* _ASSIGNMENT_:
Find the line with "ExpressVPN: Strong performance, sometimes" in the entries below, then output every line from it down to the line with "ays after the car was returned back.", exactly and with no pictures.

Data entries
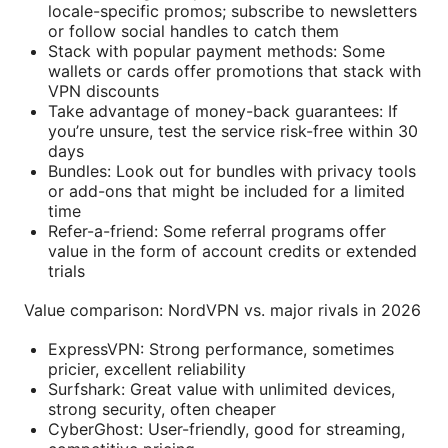
locale-specific promos; subscribe to newsletters
or follow social handles to catch them
Stack with popular payment methods: Some
wallets or cards offer promotions that stack with
VPN discounts
Take advantage of money-back guarantees: If
you’re unsure, test the service risk-free within 30
days
Bundles: Look out for bundles with privacy tools
or add-ons that might be included for a limited
time
Refer-a-friend: Some referral programs offer
value in the form of account credits or extended
trials
Value comparison: NordVPN vs. major rivals in 2026
ExpressVPN: Strong performance, sometimes
pricier, excellent reliability
Surfshark: Great value with unlimited devices,
strong security, often cheaper
CyberGhost: User-friendly, good for streaming,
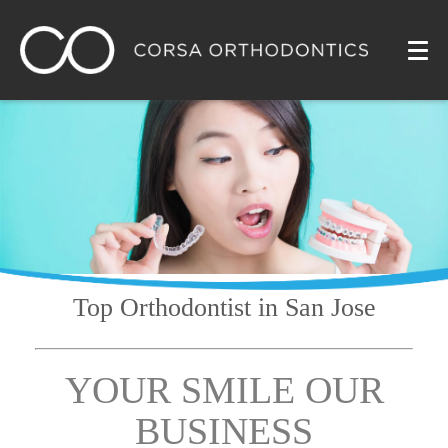
Top Orthodontist
in San Jose
YOUR SMILE OUR
BUSINESS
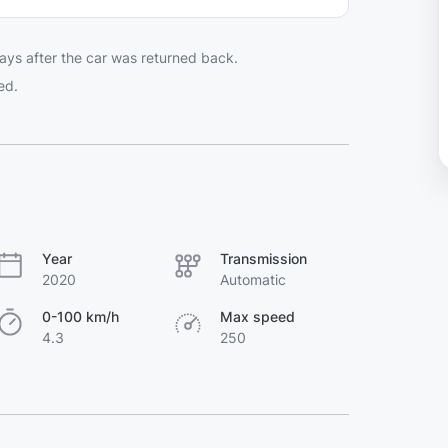
ays after the car was returned back.
ed.
Year
Transmission
2020
Automatic
0-100 km/h
Max speed
4.3
250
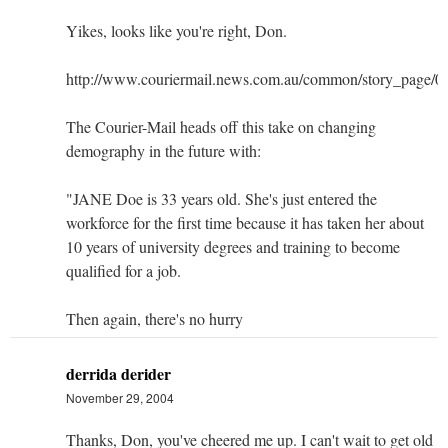
Yikes, looks like you're right, Don.
http://www.couriermail.news.com.au/common/story_page/
The Courier-Mail heads off this take on changing
demography in the future with:
"JANE Doe is 33 years old. She's just entered the
workforce for the first time because it has taken her about
10 years of university degrees and training to become
qualified for a job.
Then again, there's no hurry
derrida derider
November 29, 2004
Thanks, Don, you've cheered me up. I can't wait to get old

* _RESULT OF THIS EXERCISE_:
ExpressVPN: Strong performance, sometimes
pricier, excellent reliability
Surfshark: Great value with unlimited devices,
strong security, often cheaper
CyberGhost: User-friendly, good for streaming,
Top Orthodontist
in San Jose
YOUR SMILE OUR
BUSINESS
ays after the car was returned back.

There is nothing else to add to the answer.